Wietek convient que la situation actuelle en Israël n’augure rien de bon pour les chercheurs. « Avant cela, faire de la recherche en Israël n’était pas facile – les fournitures de laboratoire et les instruments plus gros devaient tous être importés et les produits que vous obtenez en Europe ou aux États-Unis du jour au lendemain peuvent parfois prendre huit semaines pour arriver en Israël car ils doivent être expédiés », Wietek dit. Mais maintenant, avec l’arrêt des vols vers Israël et l’arrivée dans le pays de produits essentiellement essentiels, il s’attend à ce que la recherche soit encore plus difficile.
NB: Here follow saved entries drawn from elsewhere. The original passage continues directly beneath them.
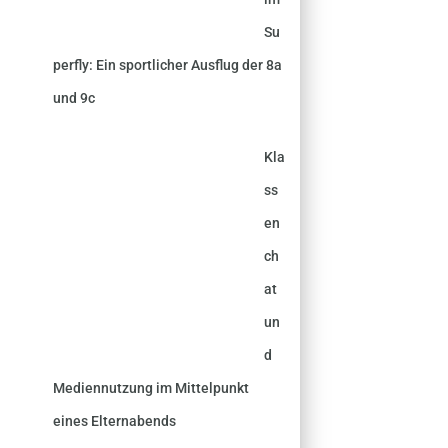
Su
perfly: Ein sportlicher Ausflug der 8a
und 9c
Kla
ss
en
ch
at
un
d
Mediennutzung im Mittelpunkt
eines Elternabends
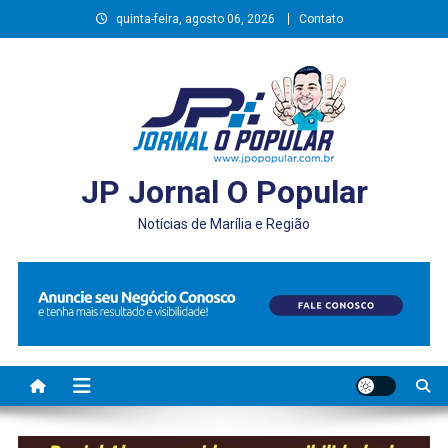
Skip
quinta-feira, agosto 06, 2026
Contato
to
content
JP Jornal O Popular
Notícias de Marília e Região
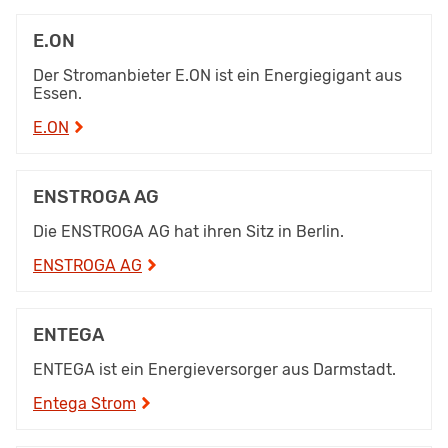
E.ON
Der Stromanbieter E.ON ist ein Energiegigant aus
Essen.
E.ON
ENSTROGA AG
Die ENSTROGA AG hat ihren Sitz in Berlin.
ENSTROGA AG
ENTEGA
ENTEGA ist ein Energieversorger aus Darmstadt.
Entega Strom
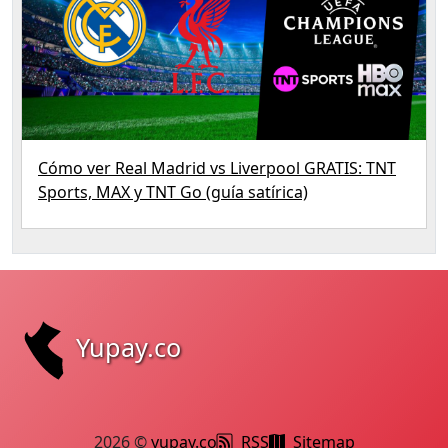
Cómo ver Real Madrid vs Liverpool GRATIS: TNT
Sports, MAX y TNT Go (guía satírica)
Yupay.co
2026 ©
yupay.co
RSS
Sitemap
Entre-temps, au moins un effort majeur est en cours pour mettre en relation les chimistes et autres chercheurs déplacés par les tumultes en Israël avec des institutions et des laboratoires d’accueil dans d’autres pays. Yizhar a lancé une initiative visant à coordonner l’accueil de scientifiques israéliens dans des instituts de recherche du monde entier. «L’idée est de créer une base de données dans laquelle les stagiaires peuvent rechercher des chercheurs étrangers susceptibles d’être pertinents pour leur travail afin que nous puissions essayer de les mettre en relation», explique-t-il.

« Nous avons reçu un énorme écho », raconte Wietek. « C’est principalement destiné aux internationaux, mais peut-être qu’il y a aussi d’autres personnes concernées en Israël qui ne sont pas des internationaux, comme les personnes handicapées. »

Cependant, pour Yizhar, les inquiétudes sont bien plus grandes en ce moment. « (La guerre est) vraiment une préoccupation existentielle à l’heure actuelle, donc si la science subit un coup dur, je suis sûr qu’elle se rétablira », dit-il.

L’article a été mis à jour avec les commentaires de Michele Hanania et Rami Morjan le 20 octobre 2023.